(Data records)
-- Opening Marker --
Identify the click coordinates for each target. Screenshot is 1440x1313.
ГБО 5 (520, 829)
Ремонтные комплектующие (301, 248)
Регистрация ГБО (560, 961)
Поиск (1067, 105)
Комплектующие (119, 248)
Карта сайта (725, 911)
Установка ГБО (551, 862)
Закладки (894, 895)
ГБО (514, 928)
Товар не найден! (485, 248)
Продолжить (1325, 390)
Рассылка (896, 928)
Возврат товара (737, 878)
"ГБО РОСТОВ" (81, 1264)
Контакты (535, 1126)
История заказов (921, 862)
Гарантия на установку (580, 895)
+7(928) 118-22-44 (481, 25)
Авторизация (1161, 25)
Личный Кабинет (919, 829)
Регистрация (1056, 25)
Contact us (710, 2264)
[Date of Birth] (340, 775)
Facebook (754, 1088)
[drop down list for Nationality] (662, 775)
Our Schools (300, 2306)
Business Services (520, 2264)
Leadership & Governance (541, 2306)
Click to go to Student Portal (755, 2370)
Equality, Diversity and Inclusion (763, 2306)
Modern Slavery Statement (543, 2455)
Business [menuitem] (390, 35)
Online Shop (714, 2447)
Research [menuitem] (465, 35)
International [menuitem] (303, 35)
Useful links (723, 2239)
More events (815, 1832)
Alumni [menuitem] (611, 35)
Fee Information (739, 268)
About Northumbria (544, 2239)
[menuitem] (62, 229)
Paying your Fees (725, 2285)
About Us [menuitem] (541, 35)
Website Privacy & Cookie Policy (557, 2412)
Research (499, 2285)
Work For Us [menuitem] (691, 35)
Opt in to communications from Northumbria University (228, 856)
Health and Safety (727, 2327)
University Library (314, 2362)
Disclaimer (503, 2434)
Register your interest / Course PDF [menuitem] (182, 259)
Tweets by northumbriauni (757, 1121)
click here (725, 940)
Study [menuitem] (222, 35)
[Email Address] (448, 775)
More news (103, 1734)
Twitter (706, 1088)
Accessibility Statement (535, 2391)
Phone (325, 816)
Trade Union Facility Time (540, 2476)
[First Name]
-- Closing Marker --
- **Work to be completed**
Transcribe each line above exactly; skip none.

- **Output of the task**
Identify the click coordinates for each target. Screenshot is 1440x1313.
ГБО 5 (520, 829)
Ремонтные комплектующие (301, 248)
Регистрация ГБО (560, 961)
Поиск (1067, 105)
Комплектующие (119, 248)
Карта сайта (725, 911)
Установка ГБО (551, 862)
Закладки (894, 895)
ГБО (514, 928)
Товар не найден! (485, 248)
Продолжить (1325, 390)
Рассылка (896, 928)
Возврат товара (737, 878)
"ГБО РОСТОВ" (81, 1264)
Контакты (535, 1126)
История заказов (921, 862)
Гарантия на установку (580, 895)
+7(928) 118-22-44 (481, 25)
Авторизация (1161, 25)
Личный Кабинет (919, 829)
Регистрация (1056, 25)
Contact us (710, 2264)
[Date of Birth] (340, 775)
Facebook (754, 1088)
[drop down list for Nationality] (662, 775)
Our Schools (300, 2306)
Business Services (520, 2264)
Leadership & Governance (541, 2306)
Click to go to Student Portal (755, 2370)
Equality, Diversity and Inclusion (763, 2306)
Modern Slavery Statement (543, 2455)
Business [menuitem] (390, 35)
Online Shop (714, 2447)
Research [menuitem] (465, 35)
International [menuitem] (303, 35)
Useful links (723, 2239)
More events (815, 1832)
Alumni [menuitem] (611, 35)
Fee Information (739, 268)
About Northumbria (544, 2239)
[menuitem] (62, 229)
Paying your Fees (725, 2285)
About Us [menuitem] (541, 35)
Website Privacy & Cookie Policy (557, 2412)
Research (499, 2285)
Work For Us [menuitem] (691, 35)
Opt in to communications from Northumbria University (228, 856)
Health and Safety (727, 2327)
University Library (314, 2362)
Disclaimer (503, 2434)
Register your interest / Course PDF [menuitem] (182, 259)
Tweets by northumbriauni (757, 1121)
click here (725, 940)
Study [menuitem] (222, 35)
[Email Address] (448, 775)
More news (103, 1734)
Twitter (706, 1088)
Accessibility Statement (535, 2391)
Phone (325, 816)
Trade Union Facility Time (540, 2476)
[First Name]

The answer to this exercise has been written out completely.